It includes that Y-direction line slideway auxiliary, Y-direction nut and Y-direction adjust bolt that Y-direction position, which adjusts component, and Y-direction line slideway auxiliary is set The Y-direction of transverse slat and translation plates that L shaped plate is realized between the transverse slat and translation plates of L shaped plate is slided, and Y-direction nut-welding is in L shaped plate Transverse slat the back side, Y-direction adjust bolt connect with Y-direction nut thread, Y-direction adjust bolt rotate drive L shaped plate transverse slat pass through Y Make Y-direction linear motion relative to translation plates to line slideway auxiliary, realizes four-quadrant photo detector in the adjustment of Y-direction position；

It includes that Z-direction line slideway auxiliary, Z-direction nut and Z-direction adjust bolt that Z-direction position, which adjusts component, and Z-direction line slideway auxiliary is set Realize that the Z-direction between backboard and the riser of L shaped plate is slided between the riser and backboard of L shaped plate, Z-direction nut-welding is in backboard On, Z-direction adjusts bolt and connect with Z-direction nut thread, and Z-direction adjusts bolt rotation and drives backboard opposite by Z-direction line slideway auxiliary Make Z-direction in the riser of L shaped plate and be directed toward movement, realizes four-quadrant photo detector in the adjustment of Z-direction position.
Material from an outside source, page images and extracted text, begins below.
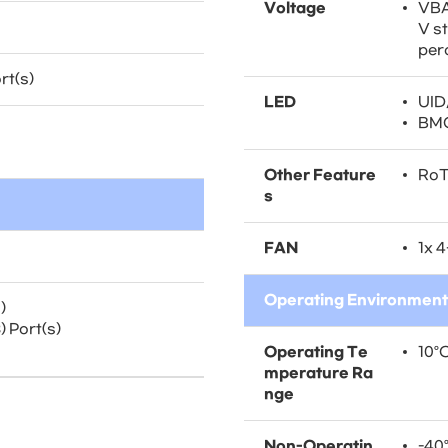
Voltage
VBA
V s
per
rt(s)
LED
UID
BMC
Other Feature
Ro
s
FAN
1x 4
Operating Environment
)
 Port(s)
Operating Te
10°C
mperature Ra
nge
Non-Operatin
-40°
The beneficial effects of the present invention are:

The robot of this measurement stepped hole straightness realizes the Wedge shaped elastic branch that axis is determined with soft readjustment Support mechanism, realizes the sliding support of support measurement boom end, and can be driven by the centration axis of the self-centering mechanism end of deep hole Two conical round table of motor rotation forces drive measuring rod close to aperture, and centration axis driving motor reverse rotation activity gauge head is separate Aperture to adapt to the variation in aperture, and remains the center line in hole and the centerline collineation of centration axis, while can pass through Walking mechanism crosses over the ladder of certain altitude, thus the straight line degree measurement of adaptive capacity deep hole, blind hole and stepped hole.
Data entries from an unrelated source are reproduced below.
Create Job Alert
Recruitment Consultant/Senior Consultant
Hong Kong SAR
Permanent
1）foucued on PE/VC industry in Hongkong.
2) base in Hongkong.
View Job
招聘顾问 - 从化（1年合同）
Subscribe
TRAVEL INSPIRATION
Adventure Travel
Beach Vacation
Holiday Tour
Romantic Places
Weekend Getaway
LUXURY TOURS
Detailed description of the invention

Fig. 1 is that the shrinkable deep hole of the robot of measurement stepped hole straightness makes concentric mechanism by oneself and walking mechanism is placed in hole Structural schematic diagram.
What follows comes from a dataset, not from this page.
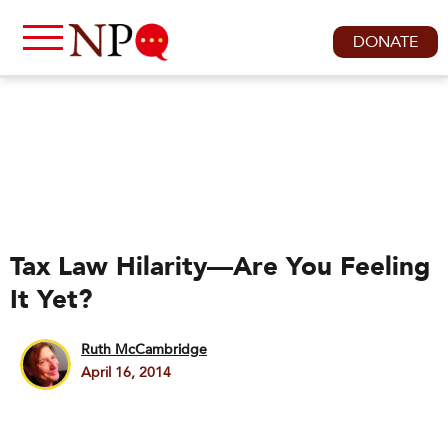
DONATE
Tax Law Hilarity—Are You Feeling
It Yet?
Ruth McCambridge
April 16, 2014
Fig. 2 is the position view of walking mechanism assembly.

Fig. 3 is the position view of laser measuring head and the assembly of PSD position adjusting mechanism.

Fig. 4 is the cross-sectional view that shrinkable deep hole makes concentric mechanism by oneself.

Fig. 5 is the cross-sectional view of walking mechanism.

Fig. 6 is the main view of traveling wheel.

Fig. 7 is the schematic diagram of laser measuring head.

Fig. 8 is the schematic diagram of photoelectric processing system.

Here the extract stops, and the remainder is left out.